Riemann zeta function

Revision as of 08:33, 19 April 2008 by JBL (talk | contribs) (huh, but it auto-replaces them anyhow. oh, well)

The Riemann zeta function is a function very important in number theory. In particular, the Riemann Hypothesis is a conjecture about the roots of the zeta function.

The function is defined by

\[\zeta (s)=\sum_{n=1}^{\infty}\frac{1}{n^s}=1+\frac{1}{2^s}+\frac{1}{3^s}+\frac{1}{4^s}+\cdots\]

when the real part $\Re(s)$ is greater than 1. (When $\Re(s) \leq 1$ the series does not converge, but it can be extended to all complex numbers except $s = 1$ -- see below.)

Leonhard Euler showed that when $s=2$, the sum is equal to $\frac{\pi^2}{6}$. Euler also found that since every number is the product of a unique combination of prime numbers, the zeta function can be expressed as and infinite product,

\[\zeta(s) = \left(\frac{1}{(2^0)^s}+\frac{1}{(2^1)^s}+\frac{1}{(2^2)^s}+\cdots\right) \left(\frac{1}{(3^0)^s}+\frac{1}{(3^1)^s}+\frac{1}{(3^2)^s}+\cdots\right) \left(\frac{1}{(5^0)^s}+\frac{1}{(5^1)^s}+\frac{1}{(5^2)^s}+\cdots\right) \cdots.\]

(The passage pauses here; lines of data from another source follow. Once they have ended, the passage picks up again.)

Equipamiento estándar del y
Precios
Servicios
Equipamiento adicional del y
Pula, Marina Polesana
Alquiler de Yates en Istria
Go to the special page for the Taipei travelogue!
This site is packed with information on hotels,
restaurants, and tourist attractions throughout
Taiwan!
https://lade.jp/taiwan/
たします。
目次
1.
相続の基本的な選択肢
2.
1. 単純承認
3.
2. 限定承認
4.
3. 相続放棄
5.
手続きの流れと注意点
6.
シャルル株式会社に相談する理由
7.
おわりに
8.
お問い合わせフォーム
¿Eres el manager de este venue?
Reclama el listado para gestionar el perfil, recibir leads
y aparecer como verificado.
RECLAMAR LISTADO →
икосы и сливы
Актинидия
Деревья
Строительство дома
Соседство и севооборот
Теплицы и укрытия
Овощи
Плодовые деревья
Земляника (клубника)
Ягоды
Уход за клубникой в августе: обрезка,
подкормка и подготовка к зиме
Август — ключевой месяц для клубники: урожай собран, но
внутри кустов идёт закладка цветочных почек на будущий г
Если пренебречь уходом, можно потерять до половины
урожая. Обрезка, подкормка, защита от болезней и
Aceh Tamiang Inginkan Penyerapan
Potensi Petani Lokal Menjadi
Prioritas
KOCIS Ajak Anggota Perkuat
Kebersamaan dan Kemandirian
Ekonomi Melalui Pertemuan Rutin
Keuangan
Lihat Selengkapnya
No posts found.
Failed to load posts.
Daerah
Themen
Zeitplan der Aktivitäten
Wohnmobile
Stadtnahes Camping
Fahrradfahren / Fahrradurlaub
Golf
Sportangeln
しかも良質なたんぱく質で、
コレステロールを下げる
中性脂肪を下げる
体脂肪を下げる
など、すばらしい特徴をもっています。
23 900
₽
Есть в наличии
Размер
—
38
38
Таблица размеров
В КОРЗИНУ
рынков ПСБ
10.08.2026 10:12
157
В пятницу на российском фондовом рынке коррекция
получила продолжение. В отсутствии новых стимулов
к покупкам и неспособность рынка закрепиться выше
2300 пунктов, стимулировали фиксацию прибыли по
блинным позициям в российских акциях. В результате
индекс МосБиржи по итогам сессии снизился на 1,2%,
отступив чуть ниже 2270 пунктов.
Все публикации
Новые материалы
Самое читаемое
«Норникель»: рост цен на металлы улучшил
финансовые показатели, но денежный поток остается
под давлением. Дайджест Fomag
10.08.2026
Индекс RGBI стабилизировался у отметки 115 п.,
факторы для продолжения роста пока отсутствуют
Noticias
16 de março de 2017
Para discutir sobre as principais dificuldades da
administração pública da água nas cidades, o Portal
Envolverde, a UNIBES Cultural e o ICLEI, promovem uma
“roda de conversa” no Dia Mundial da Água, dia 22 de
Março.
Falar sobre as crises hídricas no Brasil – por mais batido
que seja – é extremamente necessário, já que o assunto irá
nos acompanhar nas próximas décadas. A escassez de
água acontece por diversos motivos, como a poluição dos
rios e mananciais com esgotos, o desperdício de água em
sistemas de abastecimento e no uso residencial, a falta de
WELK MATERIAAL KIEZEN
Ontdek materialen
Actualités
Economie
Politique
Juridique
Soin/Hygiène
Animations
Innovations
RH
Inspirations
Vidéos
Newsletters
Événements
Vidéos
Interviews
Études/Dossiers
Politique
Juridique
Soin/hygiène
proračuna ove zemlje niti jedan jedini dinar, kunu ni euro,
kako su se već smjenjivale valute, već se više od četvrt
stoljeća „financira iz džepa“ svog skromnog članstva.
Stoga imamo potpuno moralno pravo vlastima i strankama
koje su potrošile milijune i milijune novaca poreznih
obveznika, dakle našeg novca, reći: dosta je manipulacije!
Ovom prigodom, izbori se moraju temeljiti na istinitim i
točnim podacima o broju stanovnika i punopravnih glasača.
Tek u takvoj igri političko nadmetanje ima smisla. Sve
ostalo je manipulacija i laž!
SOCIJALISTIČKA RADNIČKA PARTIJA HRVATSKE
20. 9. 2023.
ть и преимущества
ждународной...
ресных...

By summing up each of these geometric series in parentheses, we arrive at the following identity (the Euler Product):

\[\zeta(s)=\sum_{n=1}^\infty \frac{1}{n^s}=\prod_{p\ \mathrm{prime}} (1-p^{-s})^{-1}.\]

This gives a hint of why an analytic object like the zeta function could be related to number theoretic results.


Extending the zeta function

The most important properties of the zeta function are based on the fact that it extends to a meromorphic function on the full complex plane which is holomorphic except at $s=1$, where there is a simple pole of residue 1. Let us see how this is done.

First, we wish to extend $\zeta(s)$ to the strip $\Re(s)>0$. To do this, we introduce the alternating zeta function $\zeta_a(s)=\sum_{n=1}^\infty \frac{(-1)^{n+1}}{n^s}$, which is convergent on $\Re(s)>0$. (This follows from one of the standard convergence tests for alternating series.) We then have $\zeta(s)=\zeta_a(s)+\frac{2}{2^s}+\frac{2}{4^s}+\frac{2}{6^s}+\cdots=\zeta_a(s)+2^{1-s}{\zeta(s)}$. We therefore have $\zeta(s)=(1-2^{1-s})^{-1}\zeta_a(s)$ when $\Re(s)>0$.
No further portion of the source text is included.